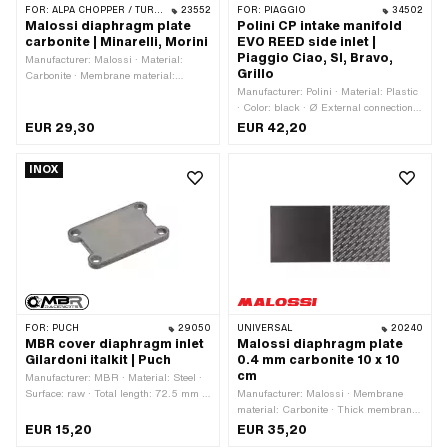
FOR:
ALPA CHOPPER / TURBO · FANTIC · MALAGUTI · YAMAHA
23552
FOR:
PIAGGIO
34502
Malossi diaphragm plate
Polini CP intake manifold
carbonite | Minarelli, Morini
EVO REED side inlet |
Piaggio Ciao, SI, Bravo,
Manufacturer: Malossi · Material:
Grillo
Carbonite · Membrane material:
Carbonite · Thick membrane platelets:
Manufacturer: Polini · Material: Plastic
0.3 mm · Thick membrane platelets:
· Color: black · Ø External connection:
0.35 mm · Total length: 38 mm · Width:
33 mm · Ø inside: 21 mm · Hole pattern
EUR 29,30
EUR 42,20
20 mm · Mounting type: Screws ·
[mm]: 34 x 43
Number of fixing points: 2 pcs · Ø
INOX
mounting hole: 3 mm · Hole spacing: 8
mm · Area of application: Tuning
FOR:
PUCH
29050
UNIVERSAL
20240
MBR cover diaphragm inlet
Malossi diaphragm plate
Gilardoni italkit | Puch
0.4 mm carbonite 10 x 10
cm
Manufacturer: MBR · Material: Steel ·
Surface: raw · Total length: 72.5 mm ·
Manufacturer: Malossi · Membrane
Thickness: 5 mm · Width: 48 mm ·
material: Carbonite · Thick membrane
Hole pattern [mm]: 60 x 35 mm ·
platelets: 0.4 mm · Total length: 100
EUR 15,20
EUR 35,20
Mounting type: Screws · Number of
mm · Width: 100 mm · Area of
■ ■ ■
> **WHAT IS REQUIRED**:
Read the records above. Show each line that has the string "Area".

> **EXERCISE RESULT**:
mm · Area of application: Tuning
mm · Width: 100 mm · Area of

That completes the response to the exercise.